§ **YOUR GOAL**: Within this material, how many lines have the string "solo" in them? The answer is a number, with nothing added.

*** EXERCISE INPUTS ***

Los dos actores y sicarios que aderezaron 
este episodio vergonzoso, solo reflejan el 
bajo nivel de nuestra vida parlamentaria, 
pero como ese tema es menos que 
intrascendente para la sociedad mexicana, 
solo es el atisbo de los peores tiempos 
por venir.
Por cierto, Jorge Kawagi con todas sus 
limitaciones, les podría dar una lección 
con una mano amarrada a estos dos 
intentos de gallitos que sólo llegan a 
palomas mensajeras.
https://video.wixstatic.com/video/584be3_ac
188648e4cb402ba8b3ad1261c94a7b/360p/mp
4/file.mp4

*** End of EXERCISE INPUTS ***
*** EXERCISE INPUTS ***

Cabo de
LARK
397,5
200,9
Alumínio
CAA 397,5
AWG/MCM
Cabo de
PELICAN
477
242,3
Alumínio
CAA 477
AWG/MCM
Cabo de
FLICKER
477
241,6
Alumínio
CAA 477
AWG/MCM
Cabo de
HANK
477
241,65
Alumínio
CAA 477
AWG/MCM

*** End of EXERCISE INPUTS ***

§ **SOLUTION**: 2